Preventing artificial intelligence from taking on negative human traits.

FrumiousBandersnatch · May 15, 2021

sjastro said:
I was referring only to reinforcement learning.
The examples you provided are of unsupervised learning where data is used to train the algorithm.
I've mentioned the case of Amazon's recruitment algorithm discriminated against hiring women as the data was biased; the same problems can arise in crime predictions where the higher percentage of arrest and incarceration rates for Australian indigenous people or African Americans can lead to algorithms using racial profiling.
Predictive policing algorithms are racist.

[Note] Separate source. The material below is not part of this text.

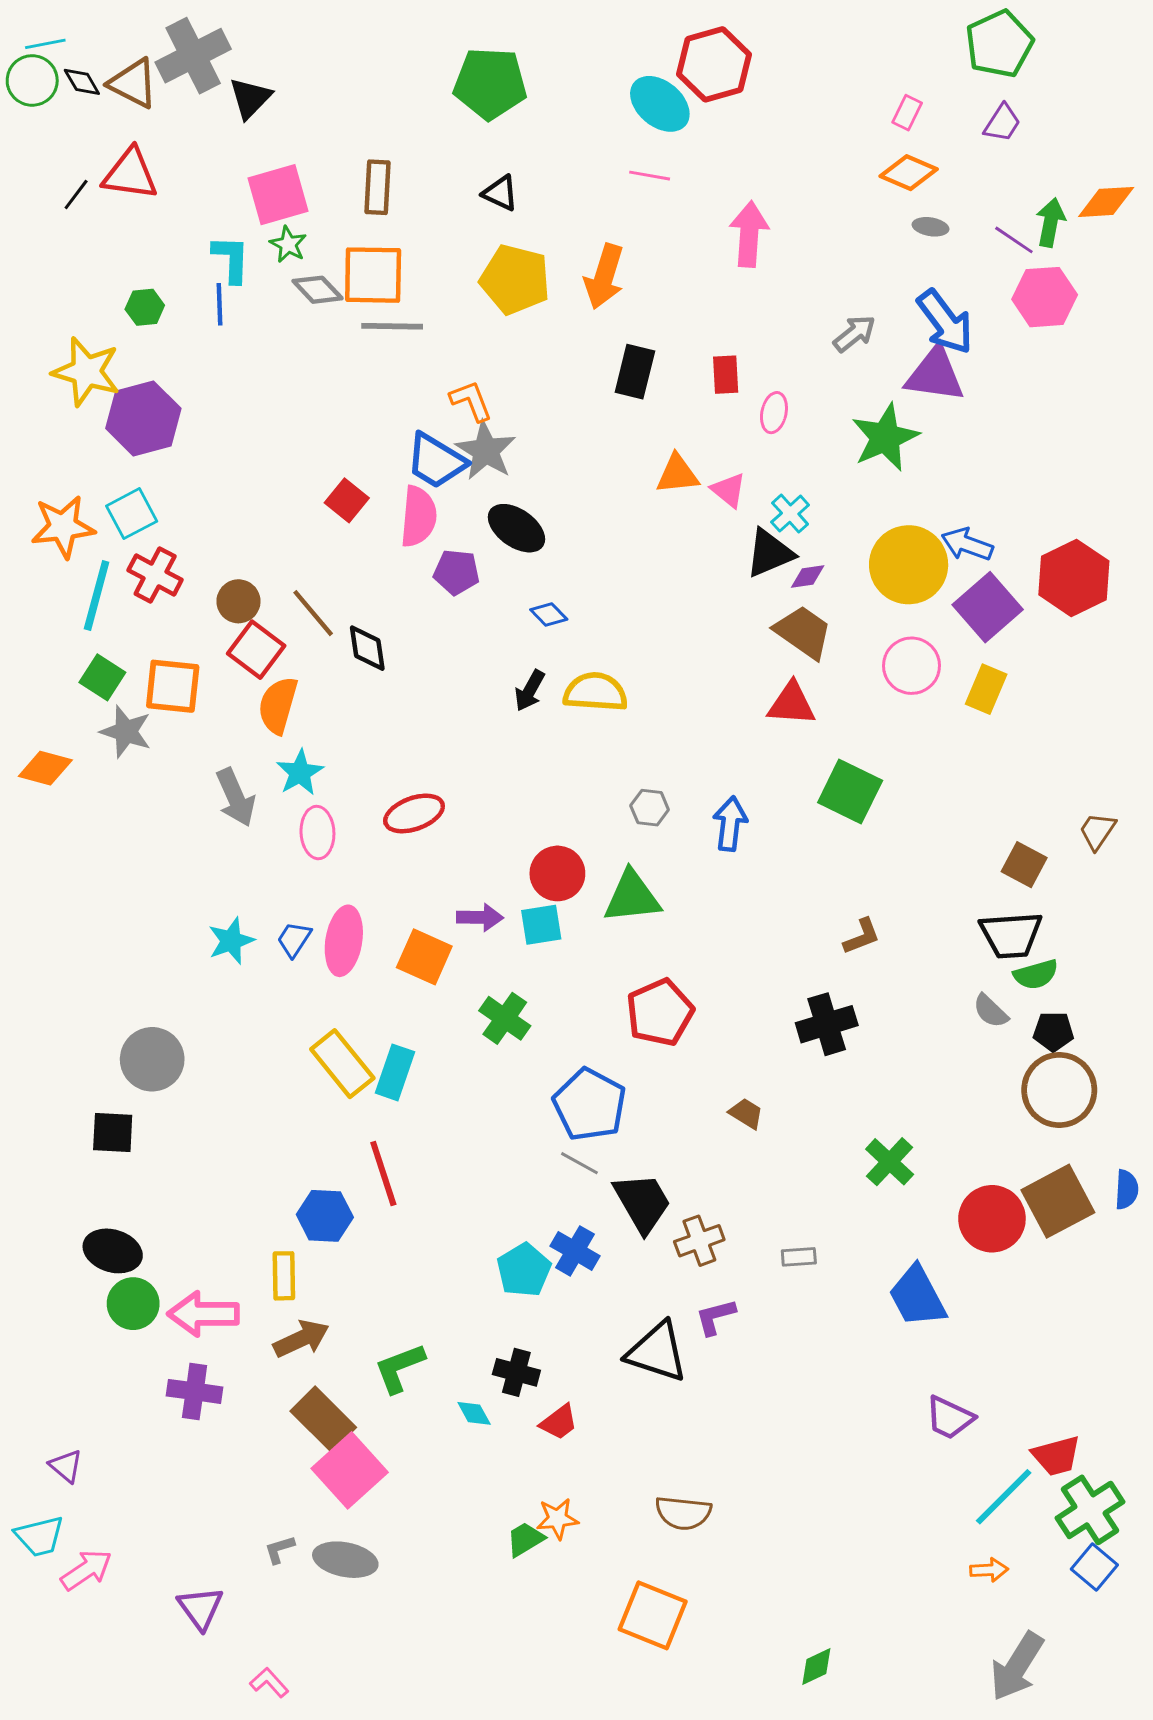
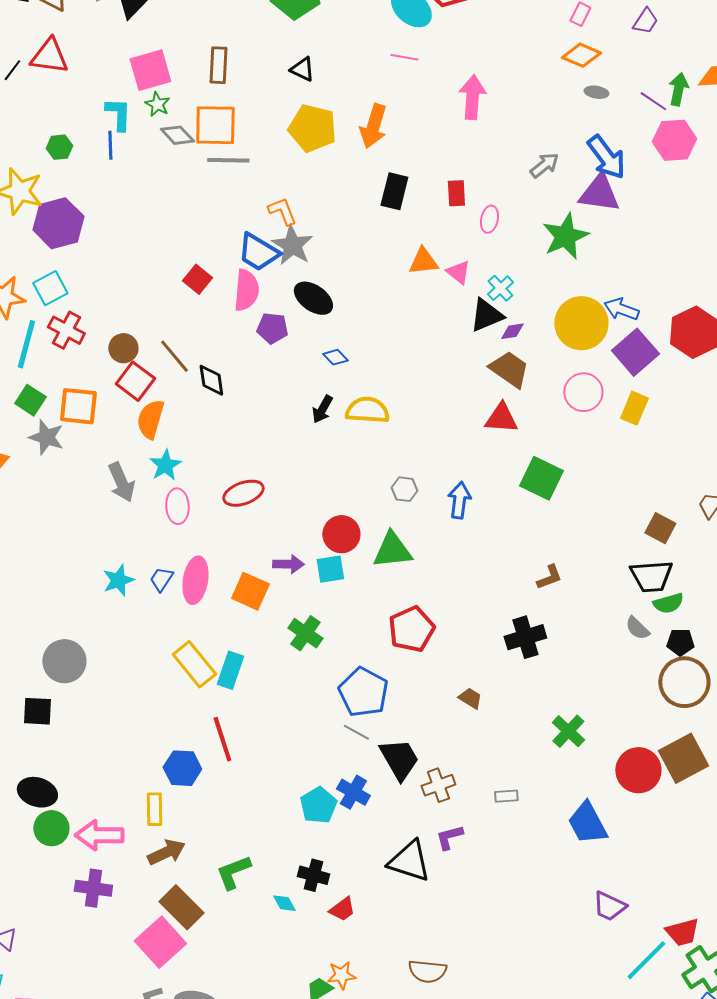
pink square: (350, 1470) -> (160, 942), moved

They need to be dismantled. – MIT Technology Review

OK; so does this mean reinforcement learning is inapplicable to such contexts?

SelfSim · May 15, 2021

sjastro said:
AlphaZero {AZ} and Leela Chess Zero {LCZ} were trained with an inductive bias but their games are not human like as I can attest to after being slaughtered by Leela Chess Zero.
Maia {M} on the other hand was supervised trained using human games and not only plays like a human but makes all those blunders we humans are capable of making.

Ok .. so may I attempt to recap my understanding, (from what you've highlighted for us), as follows:

i) AZ and LCZ were trained with an inductive bias, but their games are judged (by humans) to be 'not human-like';
ii) M was supervised trained and its games are judged (by humans) to be 'human like';
iii) Reinforcement learning, (AZ and LCZ), is argued as not involving human bias despite the incorporation of a reward system sub process;
iv) Conclusion is: Reinforcement learning is judged (by humans) as producing 'not human-like' performances, despite incorporation of any identified inductive biases;

Is this correct, so far? (Just trying to follow/understand what's being said here).

sjastro · May 15, 2021

FrumiousBandersnatch said:
OK; so does this mean reinforcement learning is inapplicable to such contexts?

My understanding this is the case.
Since reinforcement learning is data less, in the case of crime prevention the algorithm would need to know the difference between right and wrong or the more subtle ethical dilemmas such as when killing is justified as self defense.
I don’t think reinforcement learning has reached this degree of sophistication.
The data input supervised and unsupervised learning processes bypass such issues and as seen in this thread leads to other problems.

sjastro · May 15, 2021

SelfSim said:
Ok .. so may I attempt to recap my understanding, (from what you've highlighted for us), as follows:

i) AZ and LCZ were trained with an inductive bias, but their games are judged (by humans) to be 'not human-like';

Yes when human players sacrifice pawns and pieces in a game these are examples of tactical chess calculated over a relatively small number of moves ahead to either gain an immediate advantage or to checkmate the enemy King.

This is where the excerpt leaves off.